‘Our mission here is to drive payroll of the service department up as high as
possible, because this may be the only way to maximize consistent profitability.’
You may be thinking, this guy is nuts.
Well, he is not. To set the stage let’s review some basic metrics.
We know that, in a residential retail operation, service labor should be something below 22% of service revenue. If this is not being tracked and used as a leadership tool, this may be a good first step in managing labor costs.
Before we begin to plan for methods to drive profitability in the service department, it may be helpful to assess the realities of the technician world in the 21st Century.
The Technician
Reality 1: Many senior technicians see a lack of accountability to be one of the perks even though their R/H may not be the best.
Reality 2: As demand for service work slows, the clock gets milked.
Reality 3: Many techs feel that after a season of working 10 to 14 hours a day, they deserve to be able to work at a slower pace. Any corrective efforts are met with resentment.
Reality 4: Regardless of the inefficiencies and lack of effectiveness, employees continue to receive their paychecks. This lavishly rewards, and sometimes cements, unproductive behavior.
Reality 5: Technicians often view their role as ‘customer protector’ from the boss’s prices. For instance, $225 for replacing a capacitor (an $11 part), might seem unfair. This is easy to address, which we can discuss another time.

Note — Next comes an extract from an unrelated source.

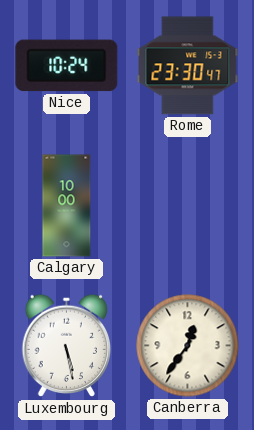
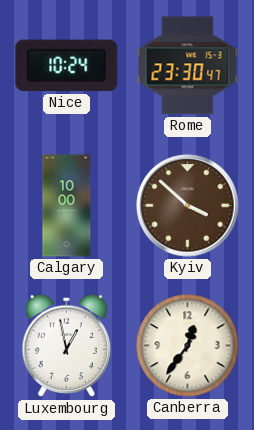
Kyiv: none -> 3:52
Luxembourg: 5:28 -> 12:58
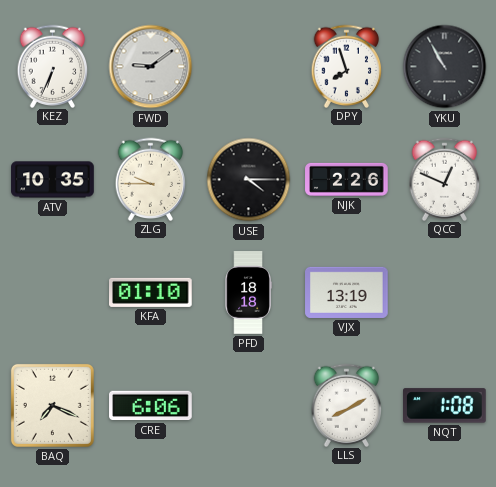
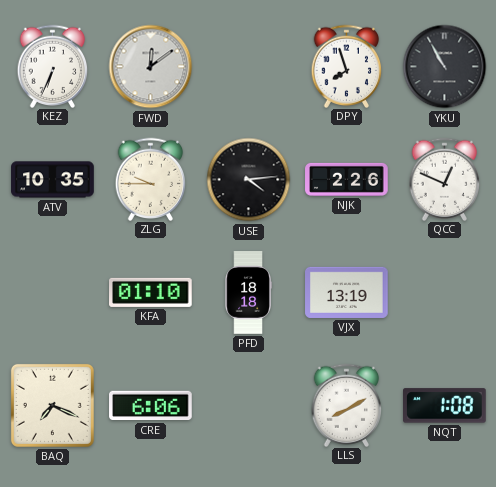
FWD: 9:09 -> 12:09
USE: 4:15 -> 4:14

Hopefully, this doesn’t create too bleak of a landscape because all these issues can be positively impacted by the plan we are about to review.
The Math
Warning: Do not have a meeting about a new compensation system for techs.
It is absolutely necessary to walk through a Transition Management process, that may take as long as six months, before rolling out this plan.
Good contractors have squandered a great opportunity by skipping the necessary transitioning steps.
From here we will walk through the fundamentals of Revenue per Hour (R/H) and Revenue Sharing (R/S), and then we will walk through a sample of how contractors can handle the transition management well.
Revenue per Hour – Historically, base labor costs should be under 22% of service revenue. This labor rate presumes a slow but competent technician. And we know that many competent technicians can complete the communication requirements and mechanical tasks more quickly without rushing.
This is one area where you can reward productivity and make the service department more profitable.
For many companies, when the R/H is $110.00, labor is around 22% of Service Revenue. Here’s the idea illustrated presuming a 40-hour workweek and what a $20 increase in R/H means for profitability.
Let’s call the labor that is attributable to the technician’s overproduction a monthly Revenue Share. This is not a bonus, but it is less than 20% of revenue. This is already budgeted in the flat rate labor calculations. It could be viewed as just paying the technician what he earned with his overproduction.